1607 J. King Serm. 30 A type of the deflagration of Sodome and Gomorre. a 1633 S. Lennard tr. Charron's Wisd. iii. iv. viii. §1 (1670) 390 Witness that great deflagration..in Constantinople. 1659 Pearson Creed (1839) 88 By supposing innumerable deluges and deflagrations. 1788 Potter Sophocles Pref. to Œdipus (R.), Till the mountain..discharges its torrent fires, which..carry with them deflagration, ruin, and horror. 1811 Pinkerton Petral. II. 547 In Fifeshire..a coal-mine has continued in a state of deflagration, at least since the time of Buchanan, 1560. 1836–7 Sir W. Hamilton Lect. Metaph. (1877) II. xxxix. 381 We see..the fall of a spark on gunpowder, for example, followed by the deflagration of the gunpowder.

   b. Of a volcano: A blazing out into flame.

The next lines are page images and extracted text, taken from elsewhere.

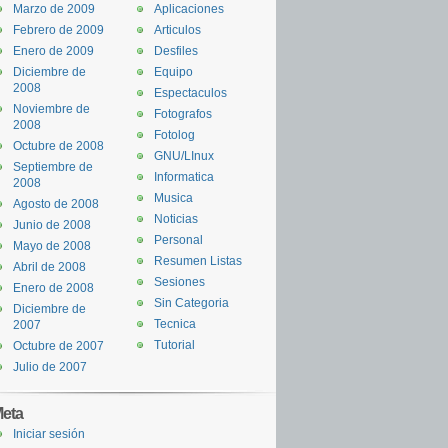
Marzo de 2009
Aplicaciones
Febrero de 2009
Articulos
Enero de 2009
Desfiles
Diciembre de
Equipo
2008
Espectaculos
Noviembre de
Fotografos
2008
Fotolog
Octubre de 2008
GNU/LInux
Septiembre de
Informatica
2008
Musica
Agosto de 2008
Noticias
Junio de 2008
Personal
Mayo de 2008
Resumen Listas
Abril de 2008
Sesiones
Enero de 2008
Sin Categoria
Diciembre de
Tecnica
2007
Tutorial
Octubre de 2007
Julio de 2007
eta
Iniciar sesión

1691 Ray Creation ii. v. (1732) 259 The great Deflagrations or Eruptions of Vulcanos.

  2. Physics. The action of deflagrating; rapid, sharp combustion with sudden evolution of flame; esp. the sudden combustion of a substance for the purpose of producing some change in its composition by the joint action of heat and oxygen (cf. quot. 1831); also, the sudden combustion and oxidation of a metal by the electric spark.

1666 Boyle Orig. Formes & Qual., Nor were all its inflammable parts consum'd at one deflagration. 1674 Phil. Trans. IX. 102 The deflagration of Niter. 1706 Phillips (ed. Kersey), Deflagration..In Chymistry, the inkindling and burning off in a Crucible a Mixture of a Salt or of some Mineral Body with a Sulphureous one, in order to purify the Salt, or to make a Regulus of the Mineral; as in the preparing of Sal Prunellæ and Regulus of Antimony. 1754 Phil. Trans. XLVIII. 679 A violent deflagration arose, and the platina was almost instantly dissolved. 1816 J. Smith Panorama Sc. & Art II. 282 Galvanic batteries..the larger the plates, the greater is their power of deflagration. 1831 T. P. Jones Convers. Chem. xxii. 228 The metals are sometimes oxidized by what is called deflagration. That is, by mixing them with nitre, and projecting the mixture into a red hot crucible.